We see a lot of “do-it-yourself” deeds come through our office and while that is fine to do, sometimes you might not be fully aware of ownership you just listed. The change in ownership can compromise the exemptions or Save Our Homes (SOH) protection you might have had. What that means to you is an increase on your tax bill, as well as it can cause many different legal issues that you weren’t expecting. Once that document is recorded at the Citrus County Clerk of Courts office it can be quite the process fixing a mistake that you weren’t aware you were making. Leaving a simple ownership type off the end of name, not deeding out the way you originally held title, misspelling of a name, etc. are all ways that can cause issues that you don’t want.
Remember, please seek professional help prior to preparing your own deed. The following are simplified examples of different types of ownership and scenarios. Hopefully this will give you a basic understanding of the ownership types.
The first type of ownership is “Tenants in Common (TIC)”. Each of the owners owns a share of the property, which may be sold separately. Florida law presumes equal ownership interests, unless specific percentages are written in the recorded deed. Example: “To Bill Johnson and Mary Smith” would give Bill and Mary ownership of 50% each. Under TIC, if only one of two owner’s files for homestead, the property would get 100% of the $25,000 homestead exemption, but only 50% (the amount owned by the one who filed) of the assessed value is protected by the SOH cap.
The second type of ownership is “Tenants by the Entirety (TBTE)”. This applies only to married couples, who should be identified in the deed as “a married couple.” This TBTE status -- which is automatic when that language is stated -- gives each spouse overlapping 100% interests, full exemption coverage (when one files), and rights of survivorship. This interest automatically converts to TIC status when the divorce is finalized (unless or until the property is transferred to one spouse pursuant to the divorce settlement or court order).
The third type of ownership is “Joint Tenants with Right of Survivorship (JTRS)”. This gives two or more unmarried co-owners legal rights to property.
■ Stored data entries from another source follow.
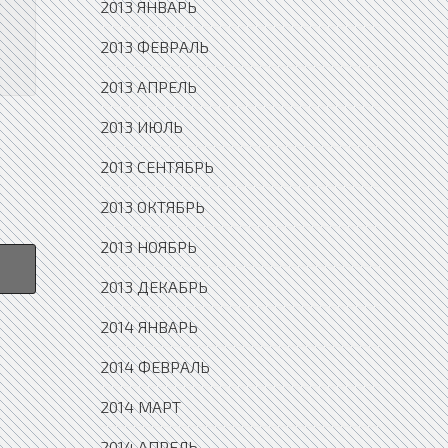
Ф
2013 ЯНВАРЬ
2013 ФЕВРАЛЬ
2013 АПРЕЛЬ
2013 ИЮЛЬ
2013 СЕНТЯБРЬ
2013 ОКТЯБРЬ
2013 НОЯБРЬ
2013 ДЕКАБРЬ
2014 ЯНВАРЬ
2014 ФЕВРАЛЬ
2014 МАРТ
2014 АПРЕЛЬ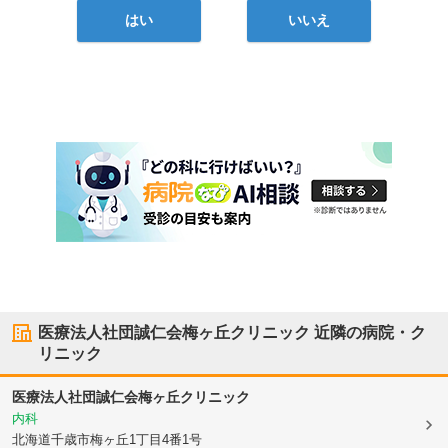
はい
いいえ
医療法人社団誠仁会梅ヶ丘クリニック
近隣の病院・ク
リニック
医療法人社団誠仁会梅ヶ丘クリニック
内科
北海道千歳市
梅ヶ丘1丁目4番1号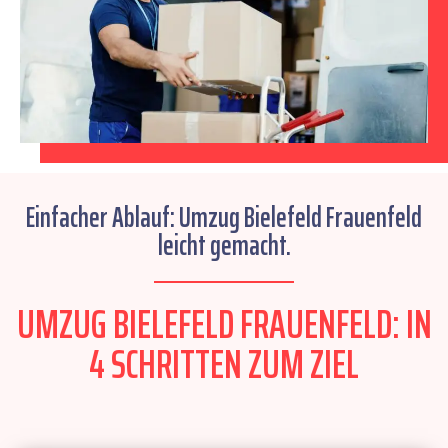
Einfacher Ablauf: Umzug Bielefeld Frauenfeld
leicht gemacht.
UMZUG BIELEFELD FRAUENFELD: IN
4 SCHRITTEN ZUM ZIEL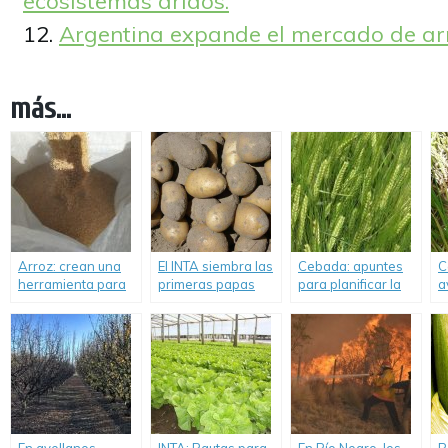
ecosistemas áridos.
Argentina expande el mercado de arr
más...
Arroz: crean una
El INTA siembra las
Cebada: apuntes
C
herramienta para
primeras papas
para planificar la
a
la verificación de
que no se oxidan.
próxima campaña.
E
cultivares.
a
Example: “To Mark Wright and Bill Johnson, as joint tenants with right of survivorship.” The JTRS co-owners would each own overlapping 100% interests -- and any one owner filing for homestead would qualify for 100% of the homestead and SOH coverage. When a JTRS co-owner dies, all remaining title interests are automatically divided between the living JTRS co-owner(s).
The fourth type of ownership is “Life Estate (LE)”. This is the present interest to use a property for life, but leaves the remainder interest (i.e., title after the life estate holder dies) to one or more future owners. Example: “To Mary Smith for her life, with the remainder to her sons Bill Johnson and Steve Johnson.” Mary (the life estate holder) is the only person eligible for homestead during her lifetime. It is also possible to create joint life estates allowing more than one person to have full rights to use the property at the same time (example: an elderly couple retain joint life estates before leaving the remainder to their child).
The fifth type of ownership is a “Trust”. Deeding ownership of a homesteaded property into a trust (revocable, irrevocable, land trust, etc.) is another common way for maintaining homestead on a property while avoiding probate and taking maximum advantage of federal tax laws. However, as these are rather complex to establish correctly -- in that the trust must be formally created before the property ownership is deeded to the trust.
Lastly, Partnerships, LLCs and Corporations. You will LOSE your homestead exemption (or be unable to qualify for homestead) if your property is deeded to a partnership, LLC or other corporation. Florida courts have ruled that these entities are simply not eligible to qualify for homestead. See: Prewitt Management Corp. v. Nikolits, 795 So.2d 1001 (Florida 4th District Court of Appeals, 2001).